■ **Directions**: Go through the entries below, tally each line that has the word "todas", and give only the total.

■ **Working data**:
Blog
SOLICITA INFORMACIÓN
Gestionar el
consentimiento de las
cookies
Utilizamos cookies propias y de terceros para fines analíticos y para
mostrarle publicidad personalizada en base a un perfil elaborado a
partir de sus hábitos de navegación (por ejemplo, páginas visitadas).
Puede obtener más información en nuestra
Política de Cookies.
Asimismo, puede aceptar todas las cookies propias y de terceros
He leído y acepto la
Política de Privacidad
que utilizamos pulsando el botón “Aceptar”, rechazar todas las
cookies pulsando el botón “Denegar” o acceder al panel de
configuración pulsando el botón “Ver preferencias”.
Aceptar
* * *
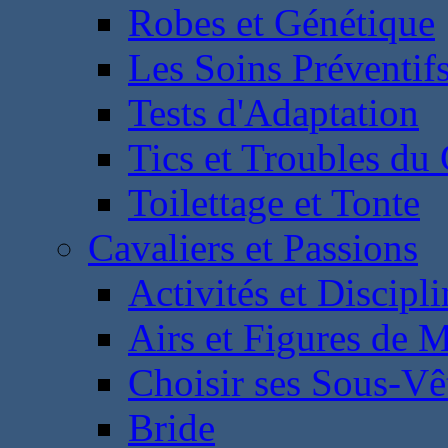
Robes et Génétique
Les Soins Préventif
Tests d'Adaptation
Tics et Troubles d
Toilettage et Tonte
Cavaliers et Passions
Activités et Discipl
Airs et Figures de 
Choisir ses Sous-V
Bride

■ **Task result**: 2